- **Goal of the exercise**:
Each of the entries below should be written out exactly as it reads.

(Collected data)
# # # # # # #

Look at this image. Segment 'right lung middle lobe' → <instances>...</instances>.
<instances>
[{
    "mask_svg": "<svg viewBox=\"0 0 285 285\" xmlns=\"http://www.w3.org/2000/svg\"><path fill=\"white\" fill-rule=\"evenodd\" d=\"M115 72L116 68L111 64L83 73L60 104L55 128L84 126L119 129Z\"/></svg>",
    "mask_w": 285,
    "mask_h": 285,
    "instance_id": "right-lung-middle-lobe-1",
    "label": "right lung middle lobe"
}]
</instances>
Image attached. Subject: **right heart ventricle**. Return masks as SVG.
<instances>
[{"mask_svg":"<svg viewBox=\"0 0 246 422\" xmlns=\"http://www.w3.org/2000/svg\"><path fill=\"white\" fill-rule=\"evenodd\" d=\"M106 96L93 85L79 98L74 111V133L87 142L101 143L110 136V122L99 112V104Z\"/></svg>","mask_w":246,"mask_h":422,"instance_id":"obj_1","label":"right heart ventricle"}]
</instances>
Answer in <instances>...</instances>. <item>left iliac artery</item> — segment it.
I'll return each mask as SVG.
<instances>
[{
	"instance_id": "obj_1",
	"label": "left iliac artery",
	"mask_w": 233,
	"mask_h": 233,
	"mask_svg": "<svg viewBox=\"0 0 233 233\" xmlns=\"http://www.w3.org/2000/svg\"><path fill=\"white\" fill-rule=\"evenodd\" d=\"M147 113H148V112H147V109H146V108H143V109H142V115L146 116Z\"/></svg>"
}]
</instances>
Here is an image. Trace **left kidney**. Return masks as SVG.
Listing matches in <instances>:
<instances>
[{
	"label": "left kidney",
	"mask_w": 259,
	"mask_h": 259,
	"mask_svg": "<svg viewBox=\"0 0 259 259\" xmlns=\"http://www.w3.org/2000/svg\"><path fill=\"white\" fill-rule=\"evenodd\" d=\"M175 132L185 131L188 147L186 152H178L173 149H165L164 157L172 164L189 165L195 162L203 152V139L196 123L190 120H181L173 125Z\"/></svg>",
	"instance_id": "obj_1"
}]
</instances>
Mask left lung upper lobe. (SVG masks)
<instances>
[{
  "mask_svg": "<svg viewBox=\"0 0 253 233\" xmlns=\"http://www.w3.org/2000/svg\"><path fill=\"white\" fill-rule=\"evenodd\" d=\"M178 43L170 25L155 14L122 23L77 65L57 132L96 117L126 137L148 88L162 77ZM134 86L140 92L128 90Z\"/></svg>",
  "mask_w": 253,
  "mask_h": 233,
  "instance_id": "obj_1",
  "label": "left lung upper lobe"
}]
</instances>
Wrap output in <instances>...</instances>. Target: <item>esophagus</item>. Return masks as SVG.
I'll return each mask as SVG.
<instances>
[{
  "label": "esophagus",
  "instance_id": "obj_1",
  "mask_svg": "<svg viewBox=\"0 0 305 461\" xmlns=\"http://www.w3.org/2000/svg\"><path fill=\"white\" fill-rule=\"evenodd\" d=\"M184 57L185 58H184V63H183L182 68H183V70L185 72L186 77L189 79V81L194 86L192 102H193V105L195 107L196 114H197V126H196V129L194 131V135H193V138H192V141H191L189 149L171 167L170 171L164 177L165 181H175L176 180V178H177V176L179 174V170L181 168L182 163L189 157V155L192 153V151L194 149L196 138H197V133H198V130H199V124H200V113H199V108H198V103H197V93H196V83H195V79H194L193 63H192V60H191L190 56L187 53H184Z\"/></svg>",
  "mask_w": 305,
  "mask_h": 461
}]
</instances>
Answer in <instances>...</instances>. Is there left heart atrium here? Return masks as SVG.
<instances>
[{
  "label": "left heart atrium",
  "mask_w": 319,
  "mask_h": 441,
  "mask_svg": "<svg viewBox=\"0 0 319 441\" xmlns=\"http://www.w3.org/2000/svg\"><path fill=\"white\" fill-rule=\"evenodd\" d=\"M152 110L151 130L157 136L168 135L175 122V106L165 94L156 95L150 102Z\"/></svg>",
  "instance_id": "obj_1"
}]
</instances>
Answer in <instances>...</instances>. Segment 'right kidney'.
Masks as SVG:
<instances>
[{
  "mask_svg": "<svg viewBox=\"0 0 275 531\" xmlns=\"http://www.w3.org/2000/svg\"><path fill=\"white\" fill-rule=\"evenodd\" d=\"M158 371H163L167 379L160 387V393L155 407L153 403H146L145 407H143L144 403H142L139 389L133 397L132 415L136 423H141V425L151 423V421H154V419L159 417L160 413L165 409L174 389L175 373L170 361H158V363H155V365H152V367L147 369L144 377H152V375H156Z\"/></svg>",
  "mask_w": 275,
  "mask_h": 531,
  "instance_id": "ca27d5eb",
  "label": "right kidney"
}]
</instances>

# # # # # # #

- **Task solution**:
Look at this image. Segment 'right lung middle lobe' → <instances>...</instances>.
<instances>
[{
    "mask_svg": "<svg viewBox=\"0 0 285 285\" xmlns=\"http://www.w3.org/2000/svg\"><path fill=\"white\" fill-rule=\"evenodd\" d=\"M115 72L116 68L111 64L83 73L60 104L55 128L84 126L119 129Z\"/></svg>",
    "mask_w": 285,
    "mask_h": 285,
    "instance_id": "right-lung-middle-lobe-1",
    "label": "right lung middle lobe"
}]
</instances>
Image attached. Subject: **right heart ventricle**. Return masks as SVG.
<instances>
[{"mask_svg":"<svg viewBox=\"0 0 246 422\" xmlns=\"http://www.w3.org/2000/svg\"><path fill=\"white\" fill-rule=\"evenodd\" d=\"M106 96L93 85L79 98L74 111V133L87 142L101 143L110 136V122L99 112V104Z\"/></svg>","mask_w":246,"mask_h":422,"instance_id":"obj_1","label":"right heart ventricle"}]
</instances>
Answer in <instances>...</instances>. <item>left iliac artery</item> — segment it.
I'll return each mask as SVG.
<instances>
[{
	"instance_id": "obj_1",
	"label": "left iliac artery",
	"mask_w": 233,
	"mask_h": 233,
	"mask_svg": "<svg viewBox=\"0 0 233 233\" xmlns=\"http://www.w3.org/2000/svg\"><path fill=\"white\" fill-rule=\"evenodd\" d=\"M147 113H148V112H147V109H146V108H143V109H142V115L146 116Z\"/></svg>"
}]
</instances>
Here is an image. Trace **left kidney**. Return masks as SVG.
Listing matches in <instances>:
<instances>
[{
	"label": "left kidney",
	"mask_w": 259,
	"mask_h": 259,
	"mask_svg": "<svg viewBox=\"0 0 259 259\" xmlns=\"http://www.w3.org/2000/svg\"><path fill=\"white\" fill-rule=\"evenodd\" d=\"M175 132L185 131L188 147L186 152H178L173 149H165L164 157L172 164L189 165L195 162L203 152V139L196 123L190 120H181L173 125Z\"/></svg>",
	"instance_id": "obj_1"
}]
</instances>
Mask left lung upper lobe. (SVG masks)
<instances>
[{
  "mask_svg": "<svg viewBox=\"0 0 253 233\" xmlns=\"http://www.w3.org/2000/svg\"><path fill=\"white\" fill-rule=\"evenodd\" d=\"M178 43L170 25L155 14L122 23L77 65L57 132L96 117L126 137L148 88L162 77ZM134 86L140 92L128 90Z\"/></svg>",
  "mask_w": 253,
  "mask_h": 233,
  "instance_id": "obj_1",
  "label": "left lung upper lobe"
}]
</instances>
Wrap output in <instances>...</instances>. Target: <item>esophagus</item>. Return masks as SVG.
I'll return each mask as SVG.
<instances>
[{
  "label": "esophagus",
  "instance_id": "obj_1",
  "mask_svg": "<svg viewBox=\"0 0 305 461\" xmlns=\"http://www.w3.org/2000/svg\"><path fill=\"white\" fill-rule=\"evenodd\" d=\"M184 57L185 58H184V63H183L182 68H183V70L185 72L186 77L189 79V81L194 86L192 102H193V105L195 107L196 114H197V126H196V129L194 131V135H193V138H192V141H191L189 149L171 167L170 171L164 177L165 181H175L176 180V178H177V176L179 174V170L181 168L182 163L189 157V155L192 153V151L194 149L196 138H197V133H198V130H199V124H200V113H199V108H198V103H197V93H196V83H195V79H194L193 63H192V60H191L190 56L187 53H184Z\"/></svg>",
  "mask_w": 305,
  "mask_h": 461
}]
</instances>
Answer in <instances>...</instances>. Is there left heart atrium here? Return masks as SVG.
<instances>
[{
  "label": "left heart atrium",
  "mask_w": 319,
  "mask_h": 441,
  "mask_svg": "<svg viewBox=\"0 0 319 441\" xmlns=\"http://www.w3.org/2000/svg\"><path fill=\"white\" fill-rule=\"evenodd\" d=\"M152 110L151 130L157 136L168 135L175 122V106L165 94L156 95L150 102Z\"/></svg>",
  "instance_id": "obj_1"
}]
</instances>
Answer in <instances>...</instances>. Segment 'right kidney'.
Masks as SVG:
<instances>
[{
  "mask_svg": "<svg viewBox=\"0 0 275 531\" xmlns=\"http://www.w3.org/2000/svg\"><path fill=\"white\" fill-rule=\"evenodd\" d=\"M158 371H163L167 379L160 387V393L155 407L153 403H146L145 407H143L144 403H142L139 389L133 397L132 415L136 423H141V425L151 423V421H154V419L159 417L160 413L165 409L174 389L175 373L170 361H158V363H155V365H152V367L147 369L144 377H152V375H156Z\"/></svg>",
  "mask_w": 275,
  "mask_h": 531,
  "instance_id": "ca27d5eb",
  "label": "right kidney"
}]
</instances>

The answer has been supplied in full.